In 1744 he again sailed for New York, and was again enthusiastically received in America, although his irregular ways stirred up opposition. Hoping to benefit his health, in 1748 he visited the Bermudas and preached twice each day on the various islands of the group. On his return to England in 1748 he found his congregation scattered. He was also in pecxmiary difficulties, as he had sold most of his property for the benefit of the Georgia orphanage. With the help of his friends, however, he gradually paid off his debts. About this time the Countess of Huntingdon (q.v.) made him her chaplain and gave him the opportunity of preaching to certain of the nobility at her house. She helped him materially in all his enterprises and built and endowed chapels to maintain his doctrines. In 1751 Whitefield visited Ireland and Scotland and made a fourth voyage to America. On his return to London he took up the project of a new tabernacle, which was opened June 10, 1753. After preaching in it a few times he went on another evangelistic tour, traveling 1200 miles and preaching many times.
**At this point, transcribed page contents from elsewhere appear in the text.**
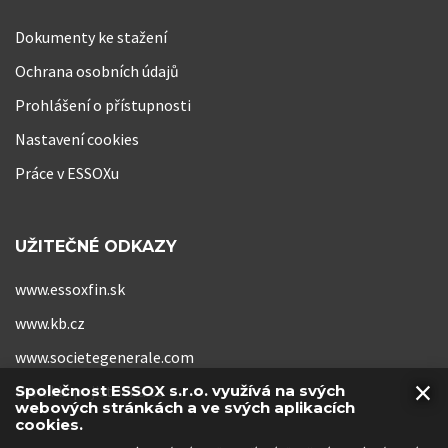
Dokumenty ke stažení
Ochrana osobních údajů
Prohlášení o přístupnosti
Nastavení cookies
Práce v ESSOXu
UŽITEČNÉ ODKAZY
www.essoxfin.sk
www.kb.cz
www.societegenerale.com
×
www.kb-pojistovna.cz
Společnost ESSOX s.r.o. využívá na svých
webových stránkách a ve svých aplikacích
cookies.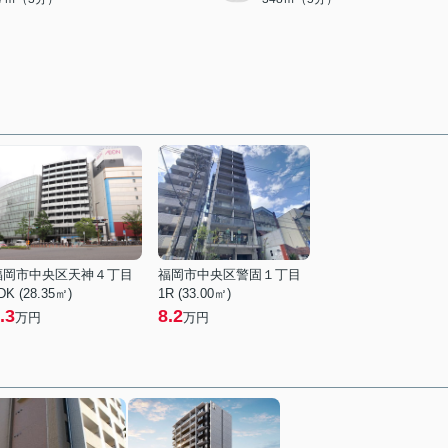
福岡市中央区天神４丁目
福岡市中央区警固１丁目
DK (28.35㎡)
1R (33.00㎡)
.3
8.2
万円
万円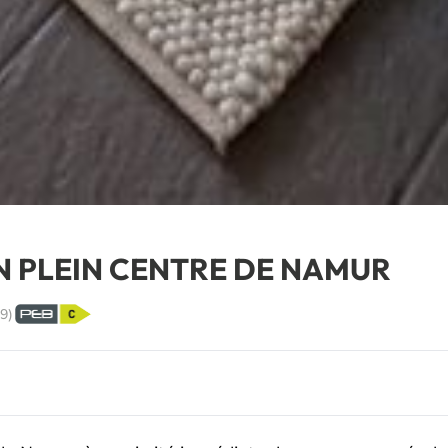
N PLEIN CENTRE DE NAMUR
9
)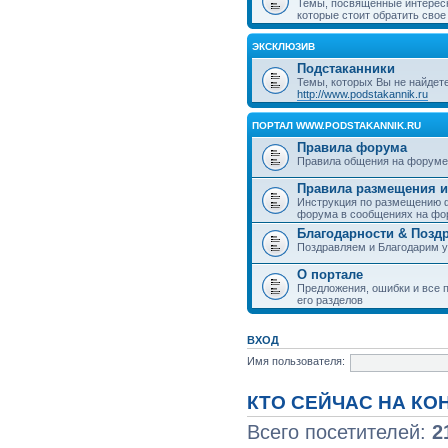
Темы, посвященные интерес
которые стоит обратить свое
ЭКСКЛЮЗИВ
Подстаканники
Темы, которых Вы не найдет
http://www.podstakannik.ru
ПОРТАЛ WWW.PODSTAKANNIK.RU
Правила форума
Правила общения на форуме
Правила размещения и
Инструкция по размещению ф
форума в сообщениях на фо
Благодарности & Позд
Поздравляем и Благодарим 
О портале
Предложения, ошибки и все п
его разделов
ВХОД
Имя пользователя:
КТО СЕЙЧАС НА К
Всего посетителей:
2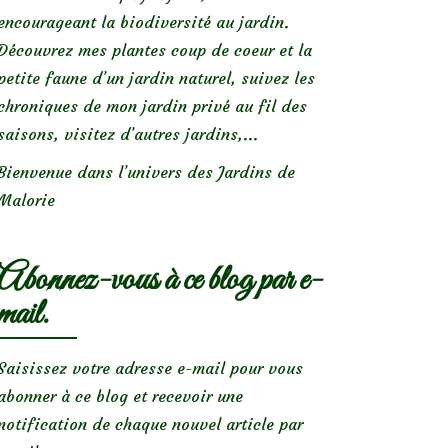
encourageant la biodiversité au jardin.
Découvrez mes plantes coup de coeur et la
petite faune d’un jardin naturel, suivez les
chroniques de mon jardin privé au fil des
saisons, visitez d’autres jardins,...
Bienvenue dans l’univers des Jardins de
Malorie
Abonnez-vous à ce blog par e-
mail.
Saisissez votre adresse e-mail pour vous
abonner à ce blog et recevoir une
notification de chaque nouvel article par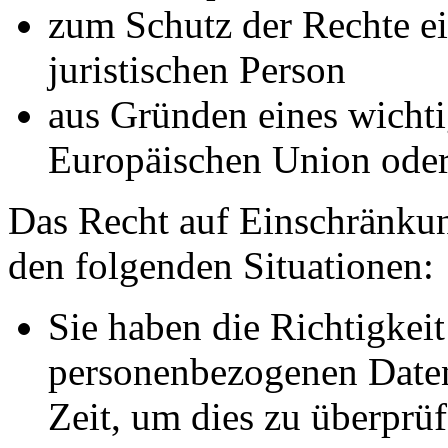
zum Schutz der Rechte ei
juristischen Person
aus Gründen eines wichtig
Europäischen Union oder 
Das Recht auf Einschränkun
den folgenden Situationen:
Sie haben die Richtigkeit
personenbezogenen Daten
Zeit, um dies zu überprüf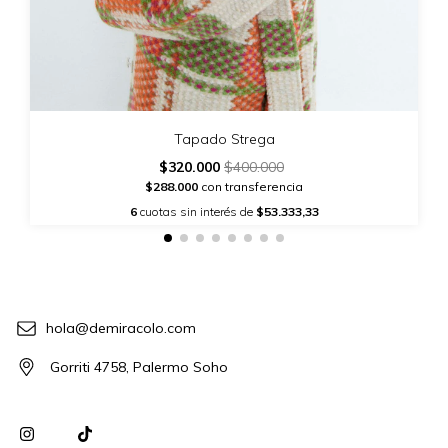
Tapado Strega
$320.000
$400.000
$288.000
con transferencia
6
cuotas sin interés de
$53.333,33
hola@demiracolo.com
Gorriti 4758, Palermo Soho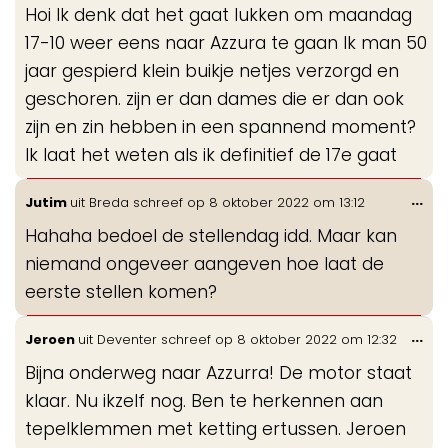
Hoi Ik denk dat het gaat lukken om maandag
me
17-10 weer eens naar Azzura te gaan Ik man 50
jaar gespierd klein buikje netjes verzorgd en
geschoren. zijn er dan dames die er dan ook
zijn en zin hebben in een spannend moment?
Ik laat het weten als ik definitief de 17e gaat
Wis
...
Jutim
uit
Breda
schreef op
8 oktober 2022
om
13:12
de
Hahaha bedoel de stellendag idd. Maar kan
me
niemand ongeveer aangeven hoe laat de
eerste stellen komen?
Wis
...
Jeroen
uit
Deventer
schreef op
8 oktober 2022
om
12:32
de
Bijna onderweg naar Azzurra! De motor staat
me
klaar. Nu ikzelf nog. Ben te herkennen aan
tepelklemmen met ketting ertussen. Jeroen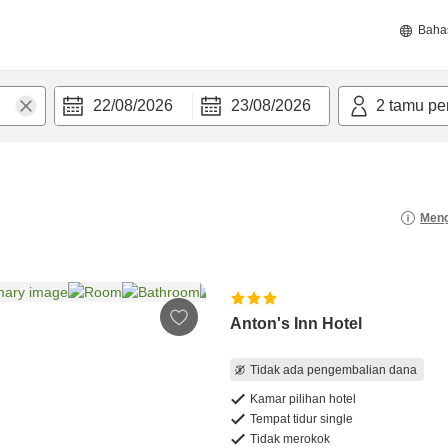
Baha
22/08/2026
23/08/2026
2
tamu pe
Meng
Anton's Inn Hotel
Tidak ada pengembalian dana
Kamar pilihan hotel
Tempat tidur single
Tidak merokok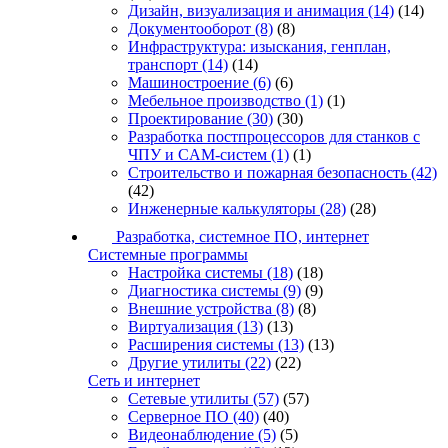
Дизайн, визуализация и анимация
(14)
(14)
Документооборот
(8)
(8)
Инфраструктура: изыскания, генплан,
транспорт
(14)
(14)
Машиностроение
(6)
(6)
Мебельное производство
(1)
(1)
Проектирование
(30)
(30)
Разработка постпроцессоров для станков с
ЧПУ и CAM-систем
(1)
(1)
Строительство и пожарная безопасность
(42)
(42)
Инженерные калькуляторы
(28)
(28)
Разработка, системное ПО, интернет
Системные программы
Настройка системы
(18)
(18)
Диагностика системы
(9)
(9)
Внешние устройства
(8)
(8)
Виртуализация
(13)
(13)
Расширения системы
(13)
(13)
Другие утилиты
(22)
(22)
Сеть и интернет
Сетевые утилиты
(57)
(57)
Серверное ПО
(40)
(40)
Видеонаблюдение
(5)
(5)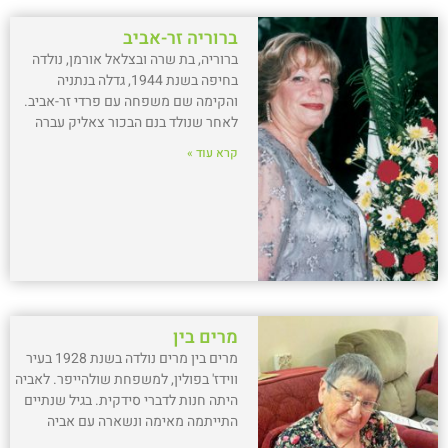
ברוריה זר-אביב
ברוריה, בת שרה ובצלאל אורמן, נולדה
בחיפה בשנת 1944, גדלה בנתניה
והקימה שם משפחה עם פרדי זר-אביב.
לאחר שנולד בנם הבכור צאליק עברה
קרא עוד »
מרים בין
מרים בין מרים נולדה בשנת 1928 בעיר
ווידז' בפולין, למשפחת שולהייפר. לאביה
היתה חנות לדברי סידקית. בגיל שנתיים
התייתמה מאימה ונשארה עם אביה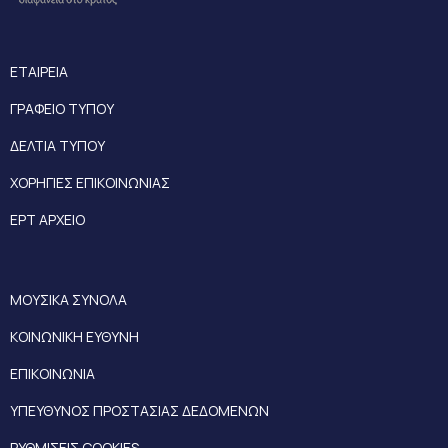
ΕΤΑΙΡΕΙΑ
ΓΡΑΦΕΙΟ ΤΥΠΟΥ
ΔΕΛΤΙΑ ΤΥΠΟΥ
ΧΟΡΗΓΙΕΣ ΕΠΙΚΟΙΝΩΝΙΑΣ
ΕΡΤ ΑΡΧΕΙΟ
ΜΟΥΣΙΚΑ ΣΥΝΟΛΑ
ΚΟΙΝΩΝΙΚΗ ΕΥΘΥΝΗ
ΕΠΙΚΟΙΝΩΝΙΑ
ΥΠΕΥΘΥΝΟΣ ΠΡΟΣΤΑΣΙΑΣ ΔΕΔΟΜΕΝΩΝ
ΡΥΘΜΙΣΕΙΣ COOKIES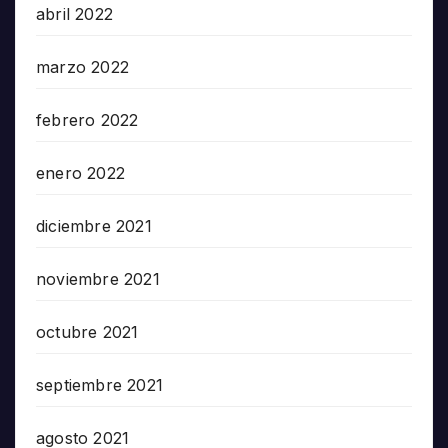
abril 2022
marzo 2022
febrero 2022
enero 2022
diciembre 2021
noviembre 2021
octubre 2021
septiembre 2021
agosto 2021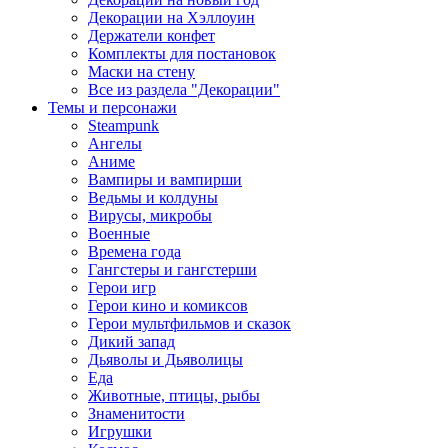
Декорации на Хэллоуин
Держатели конфет
Комплекты для постановок
Маски на стену
Все из раздела "Декорации"
Темы и персонажи
Steampunk
Ангелы
Аниме
Вампиры и вампирши
Ведьмы и колдуны
Вирусы, микробы
Военные
Времена года
Гангстеры и гангстерши
Герои игр
Герои кино и комиксов
Герои мультфильмов и сказок
Дикий запад
Дьяволы и Дьяволицы
Еда
Животные, птицы, рыбы
Знаменитости
Игрушки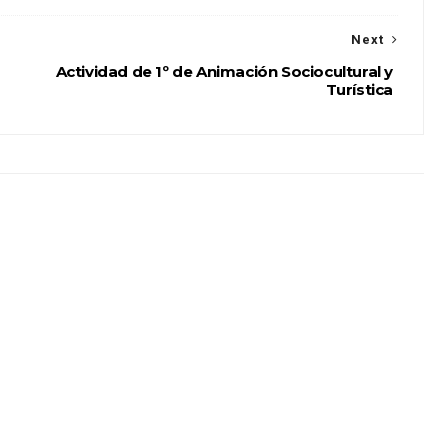
Next
Actividad de 1º de Animación Sociocultural y
Turística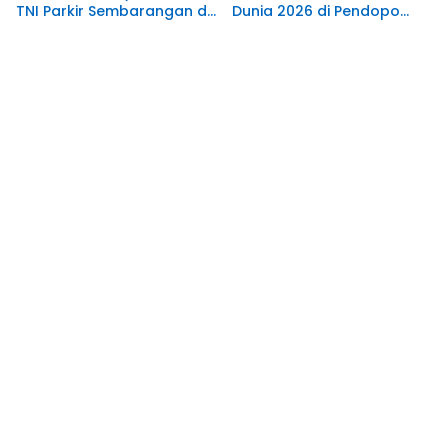
TNI Parkir Sembarangan di
Dunia 2026 di Pendopo
depan Pintu Masuk
Malowopati
Pengadilan Negeri
Manokwari.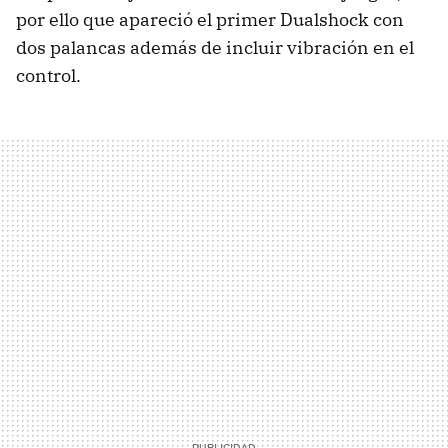
por ello que apareció el primer Dualshock con
dos palancas además de incluir vibración en el
control.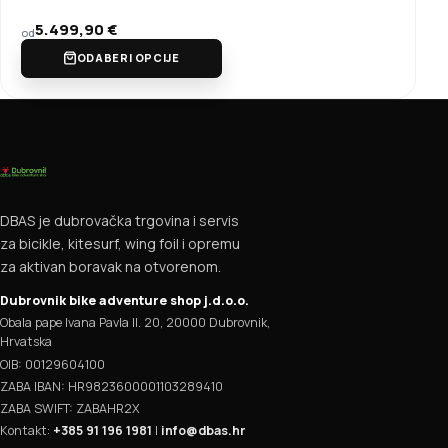
5.499,90
€
od
ODABERI OPCIJE
DBAS je dubrovačka trgovina i servis
za bicikle, kitesurf, wing foil i opremu
za aktivan boravak na otvorenom.
Dubrovnik bike adventure shop j.d.o.o.
Obala pape Ivana Pavla II. 20, 20000 Dubrovnik,
Hrvatska
OIB: 00129604100
ZABA IBAN: HR9823600001103289410
ZABA SWIFT: ZABAHR2X
Kontakt:
+385 91 196 1981
|
info@dbas.hr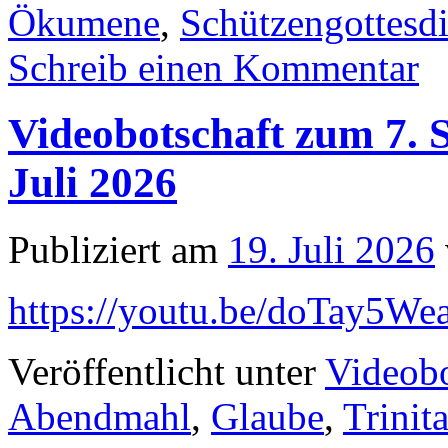
Ökumene
,
Schützengottesdi
Schreib einen Kommentar
Videobotschaft zum 7. S
Juli 2026
Publiziert am
19. Juli 2026
https://youtu.be/doTay5We
Veröffentlicht unter
Videobo
Abendmahl
,
Glaube
,
Trinit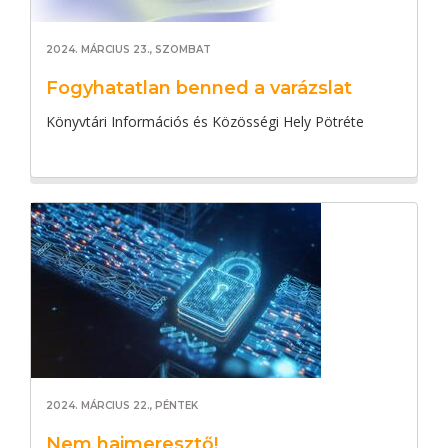
2024. MÁRCIUS 23., SZOMBAT
Fogyhatatlan benned a varázslat
Könyvtári Információs és Közösségi Hely Pötréte
2024. MÁRCIUS 22., PÉNTEK
Nem hajmeresztő!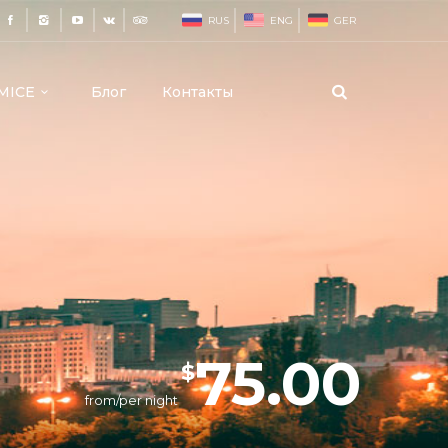
RUS
ENG
GER
MICE
Блог
Контакты
75.00
$
from/per night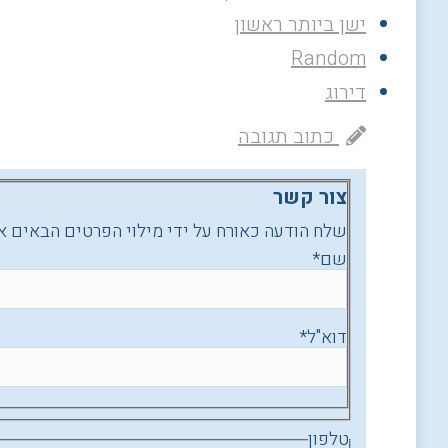
ישן ביותר ראשון
Random
דירוג
כתוב תגובה
צור קשר
שלח הודעה כאורח על ידי מילוי הפרטים הבאים א
שם
*
דוא"ל
*
טלפון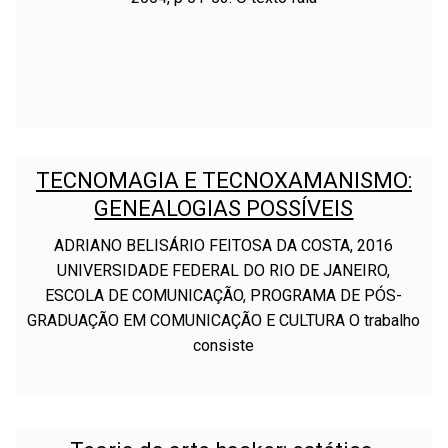
TECNOMAGIA E TECNOXAMANISMO:
GENEALOGIAS POSSÍVEIS
ADRIANO BELISÁRIO FEITOSA DA COSTA, 2016
UNIVERSIDADE FEDERAL DO RIO DE JANEIRO,
ESCOLA DE COMUNICAÇÃO, PROGRAMA DE PÓS-
GRADUAÇÃO EM COMUNICAÇÃO E CULTURA O trabalho
consiste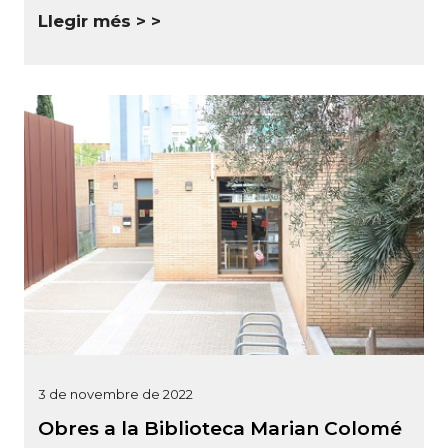
Llegir més >
3 de novembre de 2022
Obres a la Biblioteca Marian Colomé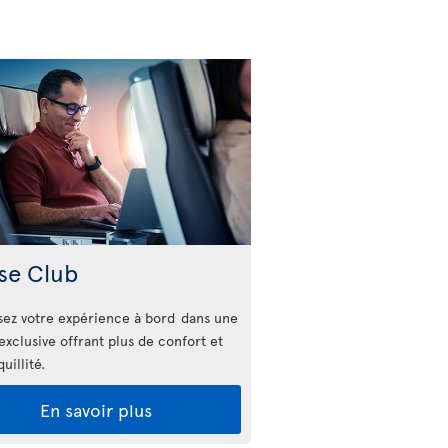
se Club
ez votre expérience à bord dans une
exclusive offrant plus de confort et
uillité.
En savoir plus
In 1754-55 he was again in America. In September, 1756, he opened a new chapel at Tottenham Court Road. He visited America for the sixth time in 1763-65. His health was poor at this time and his power of preaching somewhat impaired. In October, 1765, he dedicated the Countess of Huntingdon's chapel at Bath, opened her college at Trevecca in August, 1768, and dedicated the chapel at Tunbridge Wells in July, 1769. Two or three months later he sailed for the seventh time for America. He went to Savannah, and preached much in Pennsylvania and New England. On September 29, 1770, after preaching for two hours at Exeter, N. H., he went to Newburyport, Mass., where he died the next morning. He is buried in the Church of Newburyport. Whitefield is said to have preached more than 18,000 sermons. His great power was due to his delivery rather than to the matter of his discourses, and his writings do not sustain the impression derived from the accounts of his preaching. He was not an organizer, and his congregations scattered as soon as he left them. Many of his converts united with the Methodists. A number of his sermons and journals were collected and published in six volumes, with a seventh volume of Memoirs by John Gillies (London, 1771-72). Of the many later biographies, that by Tyerman (London, 1876-77) is the most complete.